Petroleum October News

WTI inventories are down this week as the impact from Tropical Storm Nate is realized. Reuters reported that OPEC is leaning towards extending output cuts for nine months and partnering with other producers to do so. Decision might not be reached at OPEC’s November meeting and could be tabled until early next year. Supply disruption potential in Iran, Iraq, Nigeria, Libya, and Venezuela combined with uncertainty over North Korea’s next steps could keep a floor on prices for the near term. Analysts are keenly watching the bond market as a downturn there could raise recession concerns. Risks are more aligned for upside potential currently, so for those looking at 2018 hedges, make sure you have a clear strategy and market point of view so you are ready to act and not let an opportunity get away from you.
Oil futures were trading higher overnight/early morning, but have backed off the weekly high since the EIA inventory report this morning. This morning’s EIA report mirrored the API report from last night, with nationwide crude oil inventories dropping –5.7 M/bbl while both gasoline and distillate stockpiles got a small boost—including some strong builds of over 3 M/bbl for both side of the barrel in PADD3.
The small increase in gasoline stocks marks the 4th consecutive week of inventory builds. Gasoline inventories increased by 0.9 million barrels (MMbbl) to a total of 222.3 MMbbl. At 222.3 MMbbl, inventories are down 5.6 MMbbl, or 2.5% lower than a year ago and are in the upper half of the average range for this time of year.
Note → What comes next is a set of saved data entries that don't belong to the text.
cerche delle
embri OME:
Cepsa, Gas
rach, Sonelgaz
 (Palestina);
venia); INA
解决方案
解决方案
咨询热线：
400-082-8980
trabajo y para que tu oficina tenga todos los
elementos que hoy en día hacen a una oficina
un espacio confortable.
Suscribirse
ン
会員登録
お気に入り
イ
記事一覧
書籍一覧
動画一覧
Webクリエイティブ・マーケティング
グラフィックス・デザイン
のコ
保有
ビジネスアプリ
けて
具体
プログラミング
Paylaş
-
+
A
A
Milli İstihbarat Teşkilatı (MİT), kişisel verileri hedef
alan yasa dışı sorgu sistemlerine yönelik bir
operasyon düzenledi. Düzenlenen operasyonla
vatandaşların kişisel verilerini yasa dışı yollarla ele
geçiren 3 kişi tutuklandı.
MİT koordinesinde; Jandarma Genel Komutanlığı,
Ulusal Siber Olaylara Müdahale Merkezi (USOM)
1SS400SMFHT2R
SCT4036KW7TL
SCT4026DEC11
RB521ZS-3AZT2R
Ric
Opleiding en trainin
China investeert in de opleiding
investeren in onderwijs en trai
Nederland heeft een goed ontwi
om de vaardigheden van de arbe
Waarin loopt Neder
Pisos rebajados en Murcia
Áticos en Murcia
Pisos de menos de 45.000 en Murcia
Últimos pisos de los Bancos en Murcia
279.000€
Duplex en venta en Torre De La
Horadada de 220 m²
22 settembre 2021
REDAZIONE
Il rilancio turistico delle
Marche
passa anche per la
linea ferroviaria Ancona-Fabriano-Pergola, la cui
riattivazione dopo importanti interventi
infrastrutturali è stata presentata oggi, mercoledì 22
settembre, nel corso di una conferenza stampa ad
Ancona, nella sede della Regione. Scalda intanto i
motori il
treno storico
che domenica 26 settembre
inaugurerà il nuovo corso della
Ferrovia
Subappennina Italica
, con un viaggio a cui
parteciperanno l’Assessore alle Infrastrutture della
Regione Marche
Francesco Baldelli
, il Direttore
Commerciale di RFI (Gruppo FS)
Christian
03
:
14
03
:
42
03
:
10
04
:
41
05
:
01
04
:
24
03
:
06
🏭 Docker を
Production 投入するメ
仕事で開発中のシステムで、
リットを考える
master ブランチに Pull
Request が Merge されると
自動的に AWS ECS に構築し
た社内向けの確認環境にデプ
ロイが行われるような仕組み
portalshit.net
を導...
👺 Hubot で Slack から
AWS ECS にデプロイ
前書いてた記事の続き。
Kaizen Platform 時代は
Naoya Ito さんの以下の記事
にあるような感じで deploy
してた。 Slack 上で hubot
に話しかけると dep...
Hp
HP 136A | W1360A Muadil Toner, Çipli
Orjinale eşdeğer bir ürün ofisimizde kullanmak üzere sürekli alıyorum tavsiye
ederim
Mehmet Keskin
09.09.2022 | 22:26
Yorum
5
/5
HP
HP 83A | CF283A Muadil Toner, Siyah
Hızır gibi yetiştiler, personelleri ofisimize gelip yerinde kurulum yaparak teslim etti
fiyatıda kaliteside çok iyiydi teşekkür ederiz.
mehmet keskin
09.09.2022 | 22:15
As expected gasoline demand declined 350,000 barrels this past week, but is still sits above last year’s level and still above 9.0 M/bpd. So far in 2017, gasoline supplied is 1.5% lower versus 2016, per the EIA.
Distillate stocks were up +0.5 M/bbl which was expected to show a slight draw. At 134.5 M/bbl, inventories are down 21.2 M/bbl, or 13.6% lower vs a year ago. Distillate demand came in slightly lower than last week, which might of helped lead to the small build. Some of the wider year-on- year deficits can be attributed to robust U.S. exports as that has kept inventories from backing up. Although demand dropped last week, measurements from the EIA have typically pointed higher. US Distillate export demand continue to surge, with US outbound volumes hitting a fresh record in recent weeks (1.6-mbpd….were at around 1.0-mbpd starting the year…some of that likely related to catch up as ports closed ahead of recent storms, but)… European and China/Asian fuel oil stocks remain low and will compete for our supplies over the upcoming winter demand season.
Another major talking point from this morning’s report are the import/export numbers. The U.S. imported 7.48 M/bpd of crude oil last week, down by 134,000 bpd vs the previous week, while crude oil exports rose 528,000 bpd to 1,798,000 bpd. Total Gasoline import last week averaged 690,000 bpd. The U.S. also imported 107,000 bpd of distillate fuels. However, during the same timeframe, the U.S. exported 636,000 bpd of finished gasoline and 1.4 M/bpd of distillates. In total, U.S. refineries exported 6.8 M/bpd of oil and petroleum products.
The EIA released a interesting article titled “Crude oil and petroleum product exports reach record levels in the first half of 2017”. The largest question being debated right now is how the increase in exports will affect the market going forward and if international demand can hold. The price spreads in the international markets give refineries incentive to export product.
Here are a few highlights from the article: “ Crude oil exports in the first half of 2017 increased by more than 300,000 barrels per day (b/d) from the first half of 2016 to 784,000 b/d, a 57% increase. Petroleum product exports also grew over the same period. Crude oil and propane exports each reached record highs of 0.9 million b/d, and distillate exports reached a record high of 1.3 million b/d.
Following the removal of restrictions on exporting U.S. crude oil in December 2015, total volumes of crude oil exports and the number of destinations for those exports both increased. The United States exported crude oil to 26 countries in the first half of 2017 compared with 17 countries in the first half of 2016. Distillate exports in the first half of 2017 were 14% higher than in the first half of 2016, with exports to South and Central America accounting for most of this growth.
In the first half of 2017, despite consistently strong domestic demand, U.S. exports of total motor gasoline averaged a record high of 756,000 b/d, a 3% increase from the first half of 2016. High levels of domestic production of gasoline contributed to this record-high export level. Mexico was the destination of more than half (53%) of total U.S. gasoline exports in the first half of 2017. In the first half of 2017, Mexico experienced unexpected refinery outages that reduced production of gasoline and distillates even further, and U.S. exports of gasoline to Mexico increased by 27,000 b/d compared with the first half of 2016.